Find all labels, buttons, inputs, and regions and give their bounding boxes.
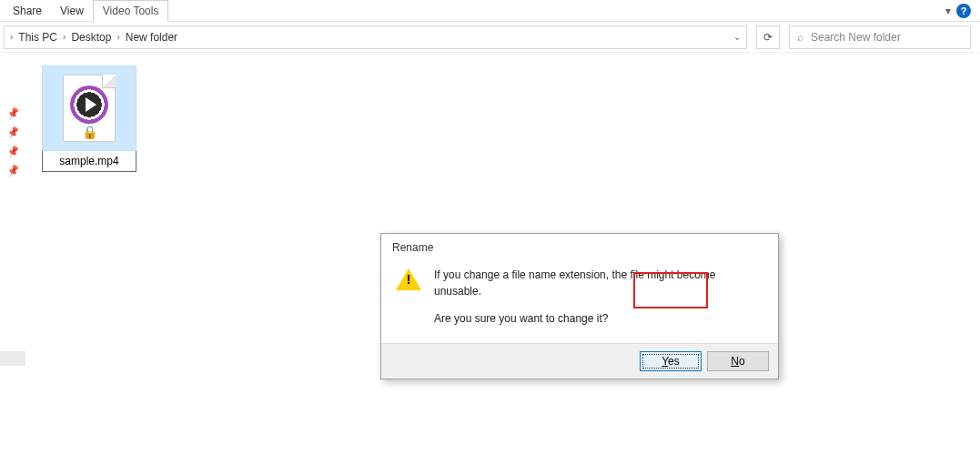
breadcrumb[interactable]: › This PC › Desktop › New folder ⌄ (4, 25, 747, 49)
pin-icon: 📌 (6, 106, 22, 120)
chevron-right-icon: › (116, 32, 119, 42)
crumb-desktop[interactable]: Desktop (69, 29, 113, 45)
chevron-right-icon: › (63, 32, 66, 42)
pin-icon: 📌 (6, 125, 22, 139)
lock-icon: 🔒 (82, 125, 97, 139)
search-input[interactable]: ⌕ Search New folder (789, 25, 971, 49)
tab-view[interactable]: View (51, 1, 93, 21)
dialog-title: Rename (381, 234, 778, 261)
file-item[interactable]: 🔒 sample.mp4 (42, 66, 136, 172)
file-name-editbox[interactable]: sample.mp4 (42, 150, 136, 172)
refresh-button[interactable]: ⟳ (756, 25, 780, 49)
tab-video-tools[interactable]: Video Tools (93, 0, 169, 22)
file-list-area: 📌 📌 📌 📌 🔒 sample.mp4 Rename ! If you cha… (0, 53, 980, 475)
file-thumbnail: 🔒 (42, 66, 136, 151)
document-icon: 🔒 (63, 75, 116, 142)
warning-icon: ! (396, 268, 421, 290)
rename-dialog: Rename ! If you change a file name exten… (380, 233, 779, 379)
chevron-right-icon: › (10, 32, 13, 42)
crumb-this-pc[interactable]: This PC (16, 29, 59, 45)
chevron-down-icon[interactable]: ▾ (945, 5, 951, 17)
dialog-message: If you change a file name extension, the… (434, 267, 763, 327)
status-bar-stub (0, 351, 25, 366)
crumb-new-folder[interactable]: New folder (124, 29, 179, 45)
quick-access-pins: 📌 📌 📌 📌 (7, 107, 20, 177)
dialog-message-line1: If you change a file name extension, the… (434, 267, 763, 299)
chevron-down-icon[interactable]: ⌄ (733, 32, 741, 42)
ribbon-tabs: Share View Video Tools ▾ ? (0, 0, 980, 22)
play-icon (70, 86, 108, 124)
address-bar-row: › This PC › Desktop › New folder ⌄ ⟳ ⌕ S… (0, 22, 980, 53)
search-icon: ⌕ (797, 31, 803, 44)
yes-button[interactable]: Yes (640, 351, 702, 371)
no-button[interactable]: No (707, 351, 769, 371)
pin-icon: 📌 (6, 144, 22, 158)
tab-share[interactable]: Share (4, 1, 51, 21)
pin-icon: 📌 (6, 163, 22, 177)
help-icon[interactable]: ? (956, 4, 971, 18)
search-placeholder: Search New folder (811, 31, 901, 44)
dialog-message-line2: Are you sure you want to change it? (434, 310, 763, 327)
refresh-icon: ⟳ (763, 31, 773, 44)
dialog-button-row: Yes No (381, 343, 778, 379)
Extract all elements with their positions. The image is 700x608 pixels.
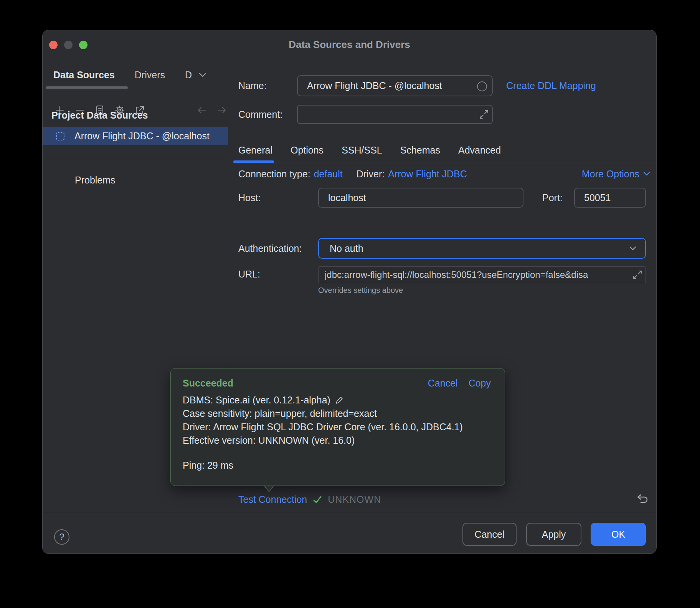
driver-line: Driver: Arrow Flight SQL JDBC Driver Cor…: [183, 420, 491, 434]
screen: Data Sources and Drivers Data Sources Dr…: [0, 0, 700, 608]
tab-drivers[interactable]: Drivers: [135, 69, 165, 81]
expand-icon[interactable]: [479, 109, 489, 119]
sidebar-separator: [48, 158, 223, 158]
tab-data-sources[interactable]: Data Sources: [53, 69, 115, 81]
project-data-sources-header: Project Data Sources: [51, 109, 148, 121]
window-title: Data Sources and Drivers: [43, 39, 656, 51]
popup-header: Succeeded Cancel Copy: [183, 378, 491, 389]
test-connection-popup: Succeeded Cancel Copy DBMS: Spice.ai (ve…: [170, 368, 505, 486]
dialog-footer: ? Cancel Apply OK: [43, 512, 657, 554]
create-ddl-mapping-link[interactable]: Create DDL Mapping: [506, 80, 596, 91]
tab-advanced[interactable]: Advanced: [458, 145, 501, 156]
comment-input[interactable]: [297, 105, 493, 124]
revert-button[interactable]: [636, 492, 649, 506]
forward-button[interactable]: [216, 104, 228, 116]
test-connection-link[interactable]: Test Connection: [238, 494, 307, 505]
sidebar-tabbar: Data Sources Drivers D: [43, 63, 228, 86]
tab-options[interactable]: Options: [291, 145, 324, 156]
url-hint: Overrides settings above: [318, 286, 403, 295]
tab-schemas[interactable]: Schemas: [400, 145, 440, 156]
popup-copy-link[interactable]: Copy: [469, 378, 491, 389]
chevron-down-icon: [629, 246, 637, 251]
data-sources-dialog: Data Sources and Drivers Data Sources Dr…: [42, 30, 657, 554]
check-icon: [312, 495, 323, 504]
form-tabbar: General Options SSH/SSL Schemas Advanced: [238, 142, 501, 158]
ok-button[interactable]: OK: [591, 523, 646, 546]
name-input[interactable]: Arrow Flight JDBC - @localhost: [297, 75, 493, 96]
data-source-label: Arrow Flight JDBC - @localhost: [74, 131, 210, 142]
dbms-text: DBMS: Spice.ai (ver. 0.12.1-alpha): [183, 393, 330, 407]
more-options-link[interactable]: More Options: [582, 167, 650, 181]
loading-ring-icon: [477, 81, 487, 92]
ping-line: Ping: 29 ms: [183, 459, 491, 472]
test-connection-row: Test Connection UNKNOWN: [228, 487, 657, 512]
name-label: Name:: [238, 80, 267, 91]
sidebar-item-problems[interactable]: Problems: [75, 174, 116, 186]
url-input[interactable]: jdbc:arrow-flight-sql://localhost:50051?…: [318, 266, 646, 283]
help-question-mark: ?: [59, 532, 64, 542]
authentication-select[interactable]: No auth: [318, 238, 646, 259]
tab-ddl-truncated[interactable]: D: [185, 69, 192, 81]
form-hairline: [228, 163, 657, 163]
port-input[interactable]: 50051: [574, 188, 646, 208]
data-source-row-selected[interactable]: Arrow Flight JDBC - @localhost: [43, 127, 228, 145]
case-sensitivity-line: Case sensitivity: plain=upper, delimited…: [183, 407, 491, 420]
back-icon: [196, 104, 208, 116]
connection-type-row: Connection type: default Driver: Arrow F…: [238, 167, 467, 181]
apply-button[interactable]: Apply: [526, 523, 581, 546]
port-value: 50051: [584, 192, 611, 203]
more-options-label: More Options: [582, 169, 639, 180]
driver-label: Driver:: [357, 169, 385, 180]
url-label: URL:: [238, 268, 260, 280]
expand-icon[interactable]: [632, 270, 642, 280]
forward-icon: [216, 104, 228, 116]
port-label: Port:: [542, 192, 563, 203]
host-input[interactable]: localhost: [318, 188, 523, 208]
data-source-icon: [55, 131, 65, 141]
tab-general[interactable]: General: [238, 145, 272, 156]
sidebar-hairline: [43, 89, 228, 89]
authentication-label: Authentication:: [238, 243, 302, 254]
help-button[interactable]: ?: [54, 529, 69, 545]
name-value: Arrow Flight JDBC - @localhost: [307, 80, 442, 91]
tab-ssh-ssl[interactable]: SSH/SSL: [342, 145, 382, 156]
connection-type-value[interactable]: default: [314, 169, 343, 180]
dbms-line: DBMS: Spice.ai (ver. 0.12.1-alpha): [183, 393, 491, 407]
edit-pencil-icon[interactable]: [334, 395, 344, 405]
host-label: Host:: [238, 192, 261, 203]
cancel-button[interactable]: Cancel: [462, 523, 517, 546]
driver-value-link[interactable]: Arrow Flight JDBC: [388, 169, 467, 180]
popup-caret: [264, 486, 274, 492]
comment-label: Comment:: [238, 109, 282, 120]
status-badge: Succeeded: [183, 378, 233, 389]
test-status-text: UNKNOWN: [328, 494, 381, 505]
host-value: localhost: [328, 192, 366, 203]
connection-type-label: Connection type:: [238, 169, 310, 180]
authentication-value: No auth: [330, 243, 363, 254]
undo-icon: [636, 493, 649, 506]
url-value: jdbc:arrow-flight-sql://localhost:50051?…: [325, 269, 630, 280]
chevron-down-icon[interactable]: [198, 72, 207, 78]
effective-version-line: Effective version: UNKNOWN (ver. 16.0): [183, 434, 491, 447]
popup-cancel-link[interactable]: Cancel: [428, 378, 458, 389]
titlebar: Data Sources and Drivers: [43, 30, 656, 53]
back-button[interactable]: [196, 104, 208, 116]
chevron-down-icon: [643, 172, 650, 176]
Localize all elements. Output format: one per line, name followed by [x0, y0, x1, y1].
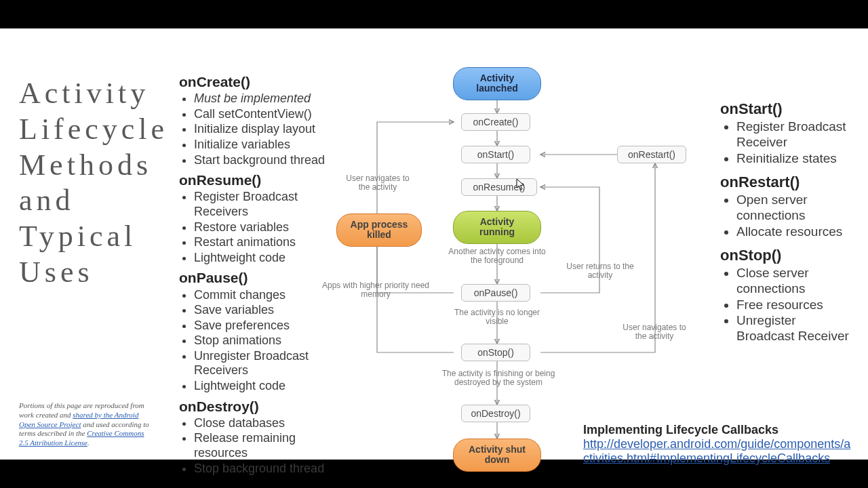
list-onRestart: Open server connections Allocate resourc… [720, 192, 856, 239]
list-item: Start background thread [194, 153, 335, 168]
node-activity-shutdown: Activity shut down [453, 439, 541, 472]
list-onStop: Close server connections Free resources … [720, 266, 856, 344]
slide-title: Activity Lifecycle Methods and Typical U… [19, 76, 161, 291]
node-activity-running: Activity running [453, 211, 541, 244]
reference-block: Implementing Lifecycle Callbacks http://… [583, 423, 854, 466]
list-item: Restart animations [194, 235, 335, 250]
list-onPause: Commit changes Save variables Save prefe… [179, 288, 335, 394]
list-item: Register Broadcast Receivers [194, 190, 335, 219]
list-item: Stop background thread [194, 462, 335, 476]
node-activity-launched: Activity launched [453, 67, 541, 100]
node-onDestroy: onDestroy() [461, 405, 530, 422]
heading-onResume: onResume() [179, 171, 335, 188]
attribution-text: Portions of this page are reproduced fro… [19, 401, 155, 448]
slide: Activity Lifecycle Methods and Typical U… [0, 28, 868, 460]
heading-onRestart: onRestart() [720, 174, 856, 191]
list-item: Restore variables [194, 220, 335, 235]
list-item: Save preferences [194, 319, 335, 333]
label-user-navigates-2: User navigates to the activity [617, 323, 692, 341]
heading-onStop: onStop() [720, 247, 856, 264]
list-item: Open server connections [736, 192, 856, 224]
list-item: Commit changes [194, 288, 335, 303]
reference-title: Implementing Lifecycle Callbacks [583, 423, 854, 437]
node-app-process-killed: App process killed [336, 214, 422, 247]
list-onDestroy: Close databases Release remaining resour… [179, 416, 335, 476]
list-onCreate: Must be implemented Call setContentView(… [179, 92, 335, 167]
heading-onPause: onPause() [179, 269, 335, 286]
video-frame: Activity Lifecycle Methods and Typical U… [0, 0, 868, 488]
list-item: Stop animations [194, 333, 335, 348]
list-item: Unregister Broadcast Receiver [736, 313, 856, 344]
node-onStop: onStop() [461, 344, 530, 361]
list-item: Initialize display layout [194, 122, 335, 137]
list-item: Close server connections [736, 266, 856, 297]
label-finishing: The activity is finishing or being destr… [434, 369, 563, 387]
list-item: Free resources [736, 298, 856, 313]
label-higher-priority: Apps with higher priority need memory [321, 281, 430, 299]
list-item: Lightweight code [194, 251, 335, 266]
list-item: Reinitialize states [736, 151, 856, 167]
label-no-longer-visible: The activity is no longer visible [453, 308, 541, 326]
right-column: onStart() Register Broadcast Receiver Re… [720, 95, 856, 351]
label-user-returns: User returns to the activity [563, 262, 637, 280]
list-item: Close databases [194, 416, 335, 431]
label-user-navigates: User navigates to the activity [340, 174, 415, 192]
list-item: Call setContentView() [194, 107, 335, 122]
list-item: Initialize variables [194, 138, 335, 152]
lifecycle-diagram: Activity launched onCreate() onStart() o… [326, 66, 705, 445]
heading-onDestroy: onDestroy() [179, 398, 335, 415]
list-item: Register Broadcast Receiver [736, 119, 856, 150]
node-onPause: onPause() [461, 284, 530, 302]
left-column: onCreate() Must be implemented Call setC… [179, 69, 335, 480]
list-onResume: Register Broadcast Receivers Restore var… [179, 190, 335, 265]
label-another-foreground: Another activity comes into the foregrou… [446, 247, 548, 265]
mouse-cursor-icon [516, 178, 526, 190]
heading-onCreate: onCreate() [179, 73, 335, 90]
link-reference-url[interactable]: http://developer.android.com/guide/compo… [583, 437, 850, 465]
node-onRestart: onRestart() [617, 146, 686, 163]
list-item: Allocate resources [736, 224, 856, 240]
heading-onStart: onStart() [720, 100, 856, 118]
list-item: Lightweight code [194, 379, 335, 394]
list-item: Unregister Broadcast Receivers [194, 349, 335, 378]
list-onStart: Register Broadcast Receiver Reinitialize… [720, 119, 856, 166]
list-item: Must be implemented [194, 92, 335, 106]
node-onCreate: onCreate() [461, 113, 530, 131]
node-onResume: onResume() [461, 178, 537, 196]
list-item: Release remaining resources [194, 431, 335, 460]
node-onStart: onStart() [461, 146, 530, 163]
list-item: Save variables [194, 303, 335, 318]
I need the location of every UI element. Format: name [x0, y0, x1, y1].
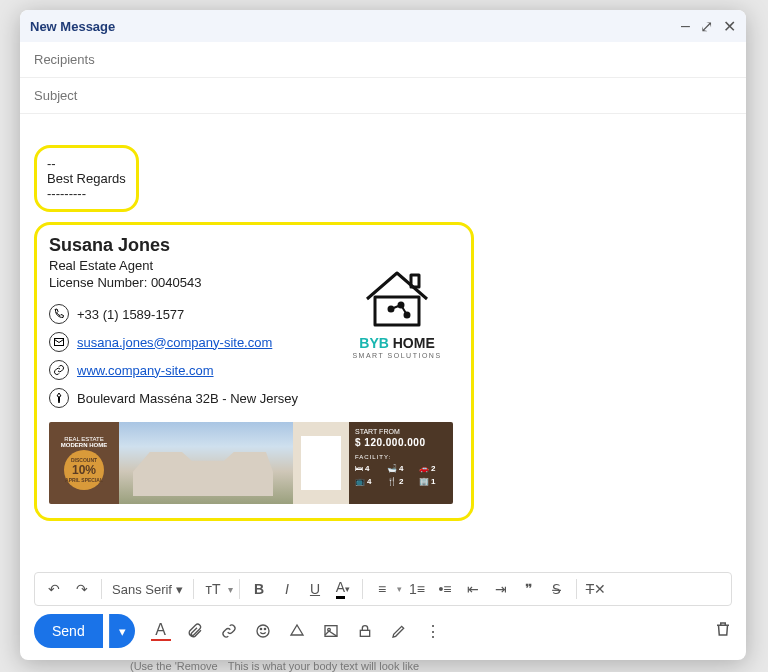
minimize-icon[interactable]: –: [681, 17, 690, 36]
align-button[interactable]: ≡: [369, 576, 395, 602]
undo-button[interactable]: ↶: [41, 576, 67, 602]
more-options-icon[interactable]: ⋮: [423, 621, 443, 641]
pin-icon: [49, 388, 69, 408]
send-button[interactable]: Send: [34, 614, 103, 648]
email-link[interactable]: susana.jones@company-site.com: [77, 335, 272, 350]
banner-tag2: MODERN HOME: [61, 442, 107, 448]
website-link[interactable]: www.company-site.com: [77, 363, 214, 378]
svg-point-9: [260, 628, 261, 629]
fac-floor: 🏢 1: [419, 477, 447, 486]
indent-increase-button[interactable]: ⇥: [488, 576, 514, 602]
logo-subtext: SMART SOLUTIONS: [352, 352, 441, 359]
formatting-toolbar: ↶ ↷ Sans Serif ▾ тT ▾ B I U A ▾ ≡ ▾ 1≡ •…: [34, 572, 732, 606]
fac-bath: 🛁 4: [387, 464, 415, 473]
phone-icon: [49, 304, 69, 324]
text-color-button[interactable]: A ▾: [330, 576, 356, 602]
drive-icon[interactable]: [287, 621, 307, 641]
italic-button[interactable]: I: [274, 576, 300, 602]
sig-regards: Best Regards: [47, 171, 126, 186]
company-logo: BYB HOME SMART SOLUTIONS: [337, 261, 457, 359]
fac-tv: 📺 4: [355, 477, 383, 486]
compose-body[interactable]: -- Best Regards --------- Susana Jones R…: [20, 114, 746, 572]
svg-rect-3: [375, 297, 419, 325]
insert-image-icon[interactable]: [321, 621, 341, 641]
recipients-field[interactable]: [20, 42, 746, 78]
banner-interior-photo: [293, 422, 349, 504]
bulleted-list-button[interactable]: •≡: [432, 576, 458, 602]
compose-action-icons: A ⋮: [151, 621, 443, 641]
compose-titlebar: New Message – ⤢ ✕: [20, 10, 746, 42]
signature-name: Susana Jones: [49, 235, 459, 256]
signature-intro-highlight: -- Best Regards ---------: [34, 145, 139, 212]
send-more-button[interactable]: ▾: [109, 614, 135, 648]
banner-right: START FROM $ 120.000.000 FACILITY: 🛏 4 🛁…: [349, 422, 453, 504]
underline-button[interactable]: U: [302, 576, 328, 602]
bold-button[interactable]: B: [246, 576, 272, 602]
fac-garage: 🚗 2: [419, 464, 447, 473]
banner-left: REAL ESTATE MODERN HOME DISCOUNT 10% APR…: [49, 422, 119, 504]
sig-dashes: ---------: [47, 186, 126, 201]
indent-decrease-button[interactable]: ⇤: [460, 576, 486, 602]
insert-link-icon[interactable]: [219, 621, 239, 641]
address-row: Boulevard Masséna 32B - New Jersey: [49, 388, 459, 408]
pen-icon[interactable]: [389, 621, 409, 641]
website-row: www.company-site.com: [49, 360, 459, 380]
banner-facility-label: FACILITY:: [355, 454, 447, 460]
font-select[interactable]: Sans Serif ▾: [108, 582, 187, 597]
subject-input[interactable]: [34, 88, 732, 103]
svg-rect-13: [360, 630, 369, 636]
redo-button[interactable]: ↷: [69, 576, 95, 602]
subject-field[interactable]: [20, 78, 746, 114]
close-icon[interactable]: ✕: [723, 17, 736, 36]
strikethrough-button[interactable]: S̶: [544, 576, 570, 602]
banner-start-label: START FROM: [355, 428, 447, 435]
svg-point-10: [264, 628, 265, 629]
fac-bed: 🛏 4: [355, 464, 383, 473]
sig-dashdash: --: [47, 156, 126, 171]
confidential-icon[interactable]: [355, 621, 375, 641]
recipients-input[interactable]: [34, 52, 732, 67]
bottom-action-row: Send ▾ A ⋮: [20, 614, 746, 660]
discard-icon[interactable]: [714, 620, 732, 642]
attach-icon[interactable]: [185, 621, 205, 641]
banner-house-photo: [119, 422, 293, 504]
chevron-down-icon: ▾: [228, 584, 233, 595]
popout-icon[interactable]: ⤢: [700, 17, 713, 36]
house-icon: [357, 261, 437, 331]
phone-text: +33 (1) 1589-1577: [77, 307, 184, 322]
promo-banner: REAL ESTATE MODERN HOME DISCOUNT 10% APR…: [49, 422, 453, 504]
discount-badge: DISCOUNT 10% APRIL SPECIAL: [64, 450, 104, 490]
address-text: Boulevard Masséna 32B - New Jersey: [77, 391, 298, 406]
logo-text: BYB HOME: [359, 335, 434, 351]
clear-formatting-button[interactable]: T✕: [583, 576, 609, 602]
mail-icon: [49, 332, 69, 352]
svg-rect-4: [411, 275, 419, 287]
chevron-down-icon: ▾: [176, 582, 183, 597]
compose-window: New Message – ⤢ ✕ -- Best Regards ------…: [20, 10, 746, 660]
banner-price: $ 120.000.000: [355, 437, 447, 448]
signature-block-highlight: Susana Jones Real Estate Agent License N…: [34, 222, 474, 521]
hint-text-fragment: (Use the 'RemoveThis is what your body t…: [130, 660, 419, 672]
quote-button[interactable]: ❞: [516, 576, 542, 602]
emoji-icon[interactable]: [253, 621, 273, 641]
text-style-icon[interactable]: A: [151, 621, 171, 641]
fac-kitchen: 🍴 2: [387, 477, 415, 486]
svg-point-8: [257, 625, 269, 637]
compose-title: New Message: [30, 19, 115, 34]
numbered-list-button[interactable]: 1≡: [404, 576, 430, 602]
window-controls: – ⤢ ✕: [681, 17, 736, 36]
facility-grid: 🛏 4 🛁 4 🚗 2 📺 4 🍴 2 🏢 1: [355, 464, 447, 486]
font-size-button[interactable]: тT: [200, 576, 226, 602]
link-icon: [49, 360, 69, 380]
——
▶ Task brief: The answer must consist of every line from the entries that holds the string "Save".

▶ Exercise solution:
list-onPause: Commit changes Save variables Save prefe… [179, 288, 335, 394]
list-item: Save preferences [194, 319, 335, 333]
list-item: Save variables [194, 303, 335, 318]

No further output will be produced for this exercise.